Print every record exactly, with nothing added or left out.
_____
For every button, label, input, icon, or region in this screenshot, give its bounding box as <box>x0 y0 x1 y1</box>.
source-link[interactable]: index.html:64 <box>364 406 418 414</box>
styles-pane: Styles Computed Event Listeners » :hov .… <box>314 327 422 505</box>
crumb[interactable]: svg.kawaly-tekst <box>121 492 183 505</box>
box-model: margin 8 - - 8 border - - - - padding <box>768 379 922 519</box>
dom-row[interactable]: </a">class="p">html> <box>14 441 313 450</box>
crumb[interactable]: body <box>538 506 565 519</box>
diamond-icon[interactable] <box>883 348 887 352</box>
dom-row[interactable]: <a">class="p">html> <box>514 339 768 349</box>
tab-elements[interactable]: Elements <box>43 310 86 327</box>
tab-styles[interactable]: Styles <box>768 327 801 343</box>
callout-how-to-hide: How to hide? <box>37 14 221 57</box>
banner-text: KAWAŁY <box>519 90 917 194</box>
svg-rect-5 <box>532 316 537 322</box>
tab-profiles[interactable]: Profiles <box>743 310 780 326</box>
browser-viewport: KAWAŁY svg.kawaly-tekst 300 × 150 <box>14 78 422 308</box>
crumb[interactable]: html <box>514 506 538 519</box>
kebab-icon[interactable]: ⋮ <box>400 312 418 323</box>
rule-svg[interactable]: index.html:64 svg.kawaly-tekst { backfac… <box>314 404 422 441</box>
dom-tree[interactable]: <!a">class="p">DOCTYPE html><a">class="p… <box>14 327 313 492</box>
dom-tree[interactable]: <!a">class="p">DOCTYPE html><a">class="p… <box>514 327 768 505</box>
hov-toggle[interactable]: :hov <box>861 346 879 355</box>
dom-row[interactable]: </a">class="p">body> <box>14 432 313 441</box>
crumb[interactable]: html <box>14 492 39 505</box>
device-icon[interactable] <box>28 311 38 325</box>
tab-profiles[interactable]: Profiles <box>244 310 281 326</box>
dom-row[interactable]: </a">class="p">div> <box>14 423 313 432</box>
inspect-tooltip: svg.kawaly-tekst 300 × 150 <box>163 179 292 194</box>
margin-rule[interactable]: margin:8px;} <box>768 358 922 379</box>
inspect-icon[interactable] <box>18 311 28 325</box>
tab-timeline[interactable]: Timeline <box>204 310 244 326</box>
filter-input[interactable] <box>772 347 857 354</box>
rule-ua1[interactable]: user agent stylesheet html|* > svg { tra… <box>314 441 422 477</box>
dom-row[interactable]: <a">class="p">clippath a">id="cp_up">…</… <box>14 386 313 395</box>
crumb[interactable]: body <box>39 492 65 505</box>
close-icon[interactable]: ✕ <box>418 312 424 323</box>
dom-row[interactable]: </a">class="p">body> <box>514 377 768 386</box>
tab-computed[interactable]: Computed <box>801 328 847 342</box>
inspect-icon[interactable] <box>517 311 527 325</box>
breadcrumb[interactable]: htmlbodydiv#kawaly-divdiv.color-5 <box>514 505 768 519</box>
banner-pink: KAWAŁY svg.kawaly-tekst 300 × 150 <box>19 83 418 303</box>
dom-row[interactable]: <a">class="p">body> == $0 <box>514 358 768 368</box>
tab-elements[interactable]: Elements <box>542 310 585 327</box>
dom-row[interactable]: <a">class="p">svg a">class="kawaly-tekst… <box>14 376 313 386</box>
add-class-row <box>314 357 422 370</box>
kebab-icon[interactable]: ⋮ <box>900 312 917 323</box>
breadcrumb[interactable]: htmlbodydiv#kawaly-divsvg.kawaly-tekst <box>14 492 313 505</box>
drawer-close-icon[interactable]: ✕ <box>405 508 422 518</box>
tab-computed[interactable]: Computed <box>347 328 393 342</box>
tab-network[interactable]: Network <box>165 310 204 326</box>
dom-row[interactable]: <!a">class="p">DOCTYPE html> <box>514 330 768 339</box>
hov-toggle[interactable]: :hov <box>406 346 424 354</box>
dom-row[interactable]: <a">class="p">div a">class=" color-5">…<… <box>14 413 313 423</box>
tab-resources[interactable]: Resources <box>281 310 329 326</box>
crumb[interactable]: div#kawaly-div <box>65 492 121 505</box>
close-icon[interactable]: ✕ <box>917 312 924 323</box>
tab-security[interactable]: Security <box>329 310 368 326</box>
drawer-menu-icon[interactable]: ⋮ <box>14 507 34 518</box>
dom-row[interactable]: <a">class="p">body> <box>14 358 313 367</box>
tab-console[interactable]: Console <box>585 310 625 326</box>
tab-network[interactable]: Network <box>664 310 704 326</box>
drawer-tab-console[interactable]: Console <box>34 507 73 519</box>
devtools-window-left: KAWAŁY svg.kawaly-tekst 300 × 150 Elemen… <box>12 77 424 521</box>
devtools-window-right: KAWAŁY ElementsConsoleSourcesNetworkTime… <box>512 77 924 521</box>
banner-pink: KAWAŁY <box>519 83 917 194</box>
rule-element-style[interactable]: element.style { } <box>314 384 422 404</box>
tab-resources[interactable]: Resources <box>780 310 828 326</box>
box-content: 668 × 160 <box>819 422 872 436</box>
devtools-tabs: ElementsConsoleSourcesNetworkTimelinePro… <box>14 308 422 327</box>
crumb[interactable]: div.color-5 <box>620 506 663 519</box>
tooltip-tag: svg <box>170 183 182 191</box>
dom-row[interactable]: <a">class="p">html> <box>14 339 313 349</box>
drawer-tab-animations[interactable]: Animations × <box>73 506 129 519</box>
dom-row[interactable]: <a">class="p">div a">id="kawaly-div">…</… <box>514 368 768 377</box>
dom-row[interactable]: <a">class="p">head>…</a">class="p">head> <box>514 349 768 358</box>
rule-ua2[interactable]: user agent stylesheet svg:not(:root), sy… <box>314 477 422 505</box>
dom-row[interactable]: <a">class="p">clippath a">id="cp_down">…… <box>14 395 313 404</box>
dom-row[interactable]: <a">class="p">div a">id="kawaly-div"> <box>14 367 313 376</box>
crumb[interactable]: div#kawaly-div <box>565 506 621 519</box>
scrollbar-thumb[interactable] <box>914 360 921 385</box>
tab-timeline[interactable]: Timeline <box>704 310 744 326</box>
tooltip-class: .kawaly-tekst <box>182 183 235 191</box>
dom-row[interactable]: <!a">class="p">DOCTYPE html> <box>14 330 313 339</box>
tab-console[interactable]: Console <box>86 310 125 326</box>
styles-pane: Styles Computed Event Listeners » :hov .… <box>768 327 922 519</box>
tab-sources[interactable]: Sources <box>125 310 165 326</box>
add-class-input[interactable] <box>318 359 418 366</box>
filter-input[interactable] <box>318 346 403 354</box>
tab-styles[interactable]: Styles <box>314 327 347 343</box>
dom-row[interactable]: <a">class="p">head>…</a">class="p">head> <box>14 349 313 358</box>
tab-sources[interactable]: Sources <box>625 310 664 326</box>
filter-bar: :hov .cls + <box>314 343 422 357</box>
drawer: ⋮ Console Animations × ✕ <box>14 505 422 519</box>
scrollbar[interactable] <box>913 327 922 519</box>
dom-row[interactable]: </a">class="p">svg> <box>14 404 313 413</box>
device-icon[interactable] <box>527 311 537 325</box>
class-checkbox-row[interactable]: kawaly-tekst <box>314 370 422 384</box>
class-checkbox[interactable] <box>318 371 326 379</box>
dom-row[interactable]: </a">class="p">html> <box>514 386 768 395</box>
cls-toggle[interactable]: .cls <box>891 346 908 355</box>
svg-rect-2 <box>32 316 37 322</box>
_____
(Solution to the problem)
For every button, label, input, icon, or region in this screenshot, give its bounding box as <box>x0 y0 x1 y1</box>.
source-link[interactable]: index.html:64 <box>364 406 418 414</box>
styles-pane: Styles Computed Event Listeners » :hov .… <box>314 327 422 505</box>
crumb[interactable]: svg.kawaly-tekst <box>121 492 183 505</box>
box-model: margin 8 - - 8 border - - - - padding <box>768 379 922 519</box>
dom-row[interactable]: </a">class="p">html> <box>14 441 313 450</box>
crumb[interactable]: body <box>538 506 565 519</box>
diamond-icon[interactable] <box>883 348 887 352</box>
dom-row[interactable]: <a">class="p">html> <box>514 339 768 349</box>
tab-elements[interactable]: Elements <box>43 310 86 327</box>
tab-styles[interactable]: Styles <box>768 327 801 343</box>
callout-how-to-hide: How to hide? <box>37 14 221 57</box>
banner-text: KAWAŁY <box>519 90 917 194</box>
svg-rect-5 <box>532 316 537 322</box>
tab-profiles[interactable]: Profiles <box>743 310 780 326</box>
browser-viewport: KAWAŁY svg.kawaly-tekst 300 × 150 <box>14 78 422 308</box>
crumb[interactable]: html <box>514 506 538 519</box>
kebab-icon[interactable]: ⋮ <box>400 312 418 323</box>
rule-svg[interactable]: index.html:64 svg.kawaly-tekst { backfac… <box>314 404 422 441</box>
dom-tree[interactable]: <!a">class="p">DOCTYPE html><a">class="p… <box>14 327 313 492</box>
dom-tree[interactable]: <!a">class="p">DOCTYPE html><a">class="p… <box>514 327 768 505</box>
hov-toggle[interactable]: :hov <box>861 346 879 355</box>
dom-row[interactable]: </a">class="p">body> <box>14 432 313 441</box>
crumb[interactable]: html <box>14 492 39 505</box>
device-icon[interactable] <box>28 311 38 325</box>
tab-profiles[interactable]: Profiles <box>244 310 281 326</box>
dom-row[interactable]: </a">class="p">div> <box>14 423 313 432</box>
inspect-tooltip: svg.kawaly-tekst 300 × 150 <box>163 179 292 194</box>
margin-rule[interactable]: margin:8px;} <box>768 358 922 379</box>
inspect-icon[interactable] <box>18 311 28 325</box>
tab-timeline[interactable]: Timeline <box>204 310 244 326</box>
filter-input[interactable] <box>772 347 857 354</box>
rule-ua1[interactable]: user agent stylesheet html|* > svg { tra… <box>314 441 422 477</box>
dom-row[interactable]: <a">class="p">clippath a">id="cp_up">…</… <box>14 386 313 395</box>
crumb[interactable]: body <box>39 492 65 505</box>
close-icon[interactable]: ✕ <box>418 312 424 323</box>
dom-row[interactable]: </a">class="p">body> <box>514 377 768 386</box>
tab-computed[interactable]: Computed <box>801 328 847 342</box>
inspect-icon[interactable] <box>517 311 527 325</box>
breadcrumb[interactable]: htmlbodydiv#kawaly-divdiv.color-5 <box>514 505 768 519</box>
banner-pink: KAWAŁY svg.kawaly-tekst 300 × 150 <box>19 83 418 303</box>
dom-row[interactable]: <a">class="p">body> == $0 <box>514 358 768 368</box>
tab-elements[interactable]: Elements <box>542 310 585 327</box>
dom-row[interactable]: <a">class="p">svg a">class="kawaly-tekst… <box>14 376 313 386</box>
add-class-row <box>314 357 422 370</box>
kebab-icon[interactable]: ⋮ <box>900 312 917 323</box>
breadcrumb[interactable]: htmlbodydiv#kawaly-divsvg.kawaly-tekst <box>14 492 313 505</box>
drawer-close-icon[interactable]: ✕ <box>405 508 422 518</box>
tab-computed[interactable]: Computed <box>347 328 393 342</box>
tab-network[interactable]: Network <box>165 310 204 326</box>
dom-row[interactable]: <!a">class="p">DOCTYPE html> <box>514 330 768 339</box>
hov-toggle[interactable]: :hov <box>406 346 424 354</box>
dom-row[interactable]: <a">class="p">div a">class=" color-5">…<… <box>14 413 313 423</box>
tab-resources[interactable]: Resources <box>281 310 329 326</box>
crumb[interactable]: div#kawaly-div <box>65 492 121 505</box>
close-icon[interactable]: ✕ <box>917 312 924 323</box>
tab-security[interactable]: Security <box>329 310 368 326</box>
drawer-menu-icon[interactable]: ⋮ <box>14 507 34 518</box>
dom-row[interactable]: <a">class="p">body> <box>14 358 313 367</box>
tab-console[interactable]: Console <box>585 310 625 326</box>
tab-network[interactable]: Network <box>664 310 704 326</box>
drawer-tab-console[interactable]: Console <box>34 507 73 519</box>
devtools-window-left: KAWAŁY svg.kawaly-tekst 300 × 150 Elemen… <box>12 77 424 521</box>
devtools-window-right: KAWAŁY ElementsConsoleSourcesNetworkTime… <box>512 77 924 521</box>
banner-pink: KAWAŁY <box>519 83 917 194</box>
rule-element-style[interactable]: element.style { } <box>314 384 422 404</box>
tab-resources[interactable]: Resources <box>780 310 828 326</box>
box-content: 668 × 160 <box>819 422 872 436</box>
devtools-tabs: ElementsConsoleSourcesNetworkTimelinePro… <box>14 308 422 327</box>
crumb[interactable]: div.color-5 <box>620 506 663 519</box>
tooltip-tag: svg <box>170 183 182 191</box>
dom-row[interactable]: <a">class="p">html> <box>14 339 313 349</box>
drawer-tab-animations[interactable]: Animations × <box>73 506 129 519</box>
dom-row[interactable]: <a">class="p">div a">id="kawaly-div">…</… <box>514 368 768 377</box>
dom-row[interactable]: <a">class="p">head>…</a">class="p">head> <box>514 349 768 358</box>
rule-ua2[interactable]: user agent stylesheet svg:not(:root), sy… <box>314 477 422 505</box>
dom-row[interactable]: <a">class="p">clippath a">id="cp_down">…… <box>14 395 313 404</box>
dom-row[interactable]: <a">class="p">div a">id="kawaly-div"> <box>14 367 313 376</box>
crumb[interactable]: div#kawaly-div <box>565 506 621 519</box>
scrollbar-thumb[interactable] <box>914 360 921 385</box>
tab-timeline[interactable]: Timeline <box>704 310 744 326</box>
tooltip-class: .kawaly-tekst <box>182 183 235 191</box>
dom-row[interactable]: <!a">class="p">DOCTYPE html> <box>14 330 313 339</box>
tab-console[interactable]: Console <box>86 310 125 326</box>
styles-pane: Styles Computed Event Listeners » :hov .… <box>768 327 922 519</box>
tab-sources[interactable]: Sources <box>125 310 165 326</box>
add-class-input[interactable] <box>318 359 418 366</box>
filter-input[interactable] <box>318 346 403 354</box>
tab-styles[interactable]: Styles <box>314 327 347 343</box>
dom-row[interactable]: <a">class="p">head>…</a">class="p">head> <box>14 349 313 358</box>
tab-sources[interactable]: Sources <box>625 310 664 326</box>
filter-bar: :hov .cls + <box>314 343 422 357</box>
drawer: ⋮ Console Animations × ✕ <box>14 505 422 519</box>
scrollbar[interactable] <box>913 327 922 519</box>
dom-row[interactable]: </a">class="p">svg> <box>14 404 313 413</box>
device-icon[interactable] <box>527 311 537 325</box>
class-checkbox-row[interactable]: kawaly-tekst <box>314 370 422 384</box>
class-checkbox[interactable] <box>318 371 326 379</box>
dom-row[interactable]: </a">class="p">html> <box>514 386 768 395</box>
cls-toggle[interactable]: .cls <box>891 346 908 355</box>
svg-rect-2 <box>32 316 37 322</box>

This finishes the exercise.